3.2: Optical Isomerism

In the previous section we looked at conformational and geometric stereoisomerism, by which we mean that molecules that have the same molecular formula and connectivity of the atoms, but that have different arrangements in space. Conformational isomers can be interconverted by rotations around \(\mathrm{C-C}\) bonds while geometric (cis/trans) isomers have permanently distinct geometries. Now we introduce another type of stereoisomer, known as optical isomers. Optical isomers have a property called chirality—they are mirror images of one another. While they have exactly the same overall shape, they are not superimposable on one another. One obvious example of macroscopic objects that are chiral are your hands.

Your hands are mirror images of each other, but they are not superimposable on one another placing one hand on top of the other shows you that they are different as does the fact that a left hand glove does not fit your right hand. There are many objects in the world that are chiral. At the molecular level, many molecules are chiral—and it is often said that they exist in left- and right-handed forms.

The simplest examples of chiral molecules are those that have a single carbon atom with four different substituents attached. While these compounds have exactly the same structure, connectivity and relationship between the atoms in space, they are different in the same way that a right and left hand are different: they are known as enantiomers—non-superimposable mirror images of each other. An equal mixture of enantiomers is called a racemate (racemic). Under normal laboratory conditions it is difficult to differentiate between a pair of enantiomers. If you were able to separate the left- from the right-handed forms, you would find that they have the same structure, the same physical and chemical properties, that is, the same melting point, boiling point, solubility, and chemical reactivity. Nevertheless, they are not identical—they can be distinguished by the way they interact with certain types of light.

Electromagnetic radiation can be considered as being composed of electrical and magnetic (e-m) waves that oscillate perpendicular to each other and to the direction of wave transmission.

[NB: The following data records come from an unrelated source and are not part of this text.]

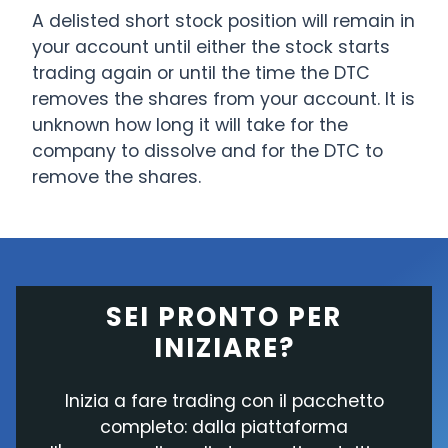
A delisted short stock position will remain in
your account until either the stock starts
trading again or until the time the DTC
removes the shares from your account. It is
unknown how long it will take for the
company to dissolve and for the DTC to
remove the shares.
SEI PRONTO PER
INIZIARE?
Inizia a fare trading con il pacchetto
completo: dalla piattaforma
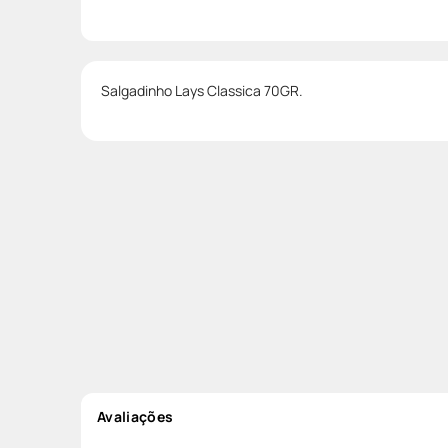
Salgadinho Lays Classica 70GR.
Avaliações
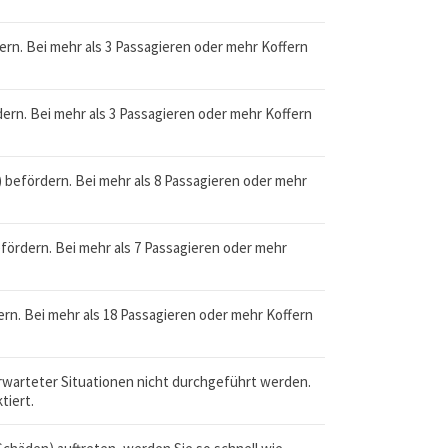
dern. Bei mehr als 3 Passagieren oder mehr Koffern
dern. Bei mehr als 3 Passagieren oder mehr Koffern
) befördern. Bei mehr als 8 Passagieren oder mehr
efördern. Bei mehr als 7 Passagieren oder mehr
ern. Bei mehr als 18 Passagieren oder mehr Koffern
rwarteter Situationen nicht durchgeführt werden.
tiert.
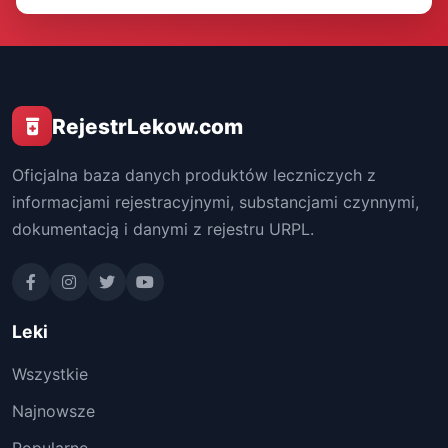
RejestrLekow.com
Oficjalna baza danych produktów leczniczych z
informacjami rejestracyjnymi, substancjami czynnymi,
dokumentacją i danymi z rejestru URPL.
Leki
Wszystkie
Najnowsze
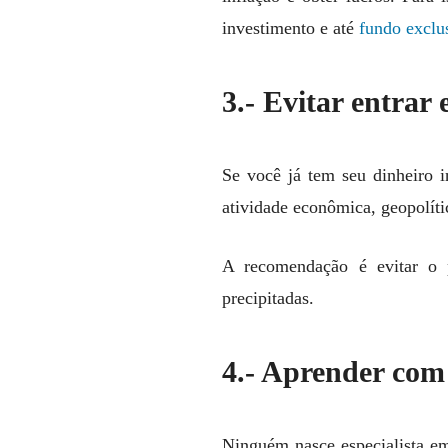
investimento e até
fundo exclu
3.- Evitar entrar
Se você já tem seu dinheiro i
atividade econômica, geopolít
A recomendação é evitar o p
precipitadas.
4.- Aprender com 
Ninguém nasce especialista em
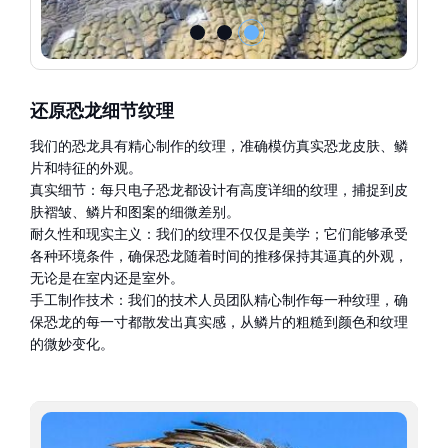
还原恐龙细节纹理
我们的恐龙具有精心制作的纹理，准确模仿真实恐龙皮肤、鳞
片和特征的外观。
真实细节：每只电子恐龙都设计有高度详细的纹理，捕捉到皮
肤褶皱、鳞片和图案的细微差别。
耐久性和现实主义：我们的纹理不仅仅是美学；它们能够承受
各种环境条件，确保恐龙随着时间的推移保持其逼真的外观，
无论是在室内还是室外。
手工制作技术：我们的技术人员团队精心制作每一种纹理，确
保恐龙的每一寸都散发出真实感，从鳞片的粗糙到颜色和纹理
的微妙变化。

But a beam of light is not a single e-m wave; it consists of many such waves. The orientation of the various e-m waves within the beam are independent on one another and oriented randomly with respect to the direction of the beam. We can simplify an e-m wave by passing the light beam through what is known as a polarizer. A polarizer is a transparent material (it allows light to pass through it) composed of oriented crystalline that block all e-m oscillations that do not align with the crystal structure. The result is that the light that passes through the polarizer oscillates in only one plane; known as plane-polarized light. You can now make a prediction; if you place a second polarizing filter in the same orientation as the first, in the path of a plane-polarized light beam, the beam will pass through, but if you rotate the second filter by \(90^{\circ}\) to the first, the beam will be absorbed (blocked). This is an experiment you can do if you have polarizing sunglasses, which reduce glare by allowing light vibrating in only one direction to pass through. If the plane-polarized light interacts with an asymmetric electric field (such as the one generated by a chiral molecule), the plane of vibration will be rotated. We can measure the angle of rotation using another polarizing lens and in this way, we can detect the presence of chiral molecules. On the other hand, passing plane-polarized light through a racemic mixture (with 50% of each enantiomers present), or through a solution containing a non-chiral solute, will not affect the direction of the polarization plane.

In a sample that rotates the plane of a plane-polarized light beam to the right, the enantiomer is designated as the (+ or dextrorotatory ) isomer; if it rotates the plane-polarized light beam to the left it is referred to as the (– or levorotatory ) isomer. This phenomenon is direct evidence of the existence of chiral molecules. The amount of rotation is dependent on the concentration of the substance in the solution, the path length of the sample tube, the wavelength of the incident light, and also the nature of the substance itself. We often report these rotations as a specific rotation, where all of these variables are defined, so that compounds can be identified by this property. Because of this phenomenon, substances that are chiral are said to be optically active.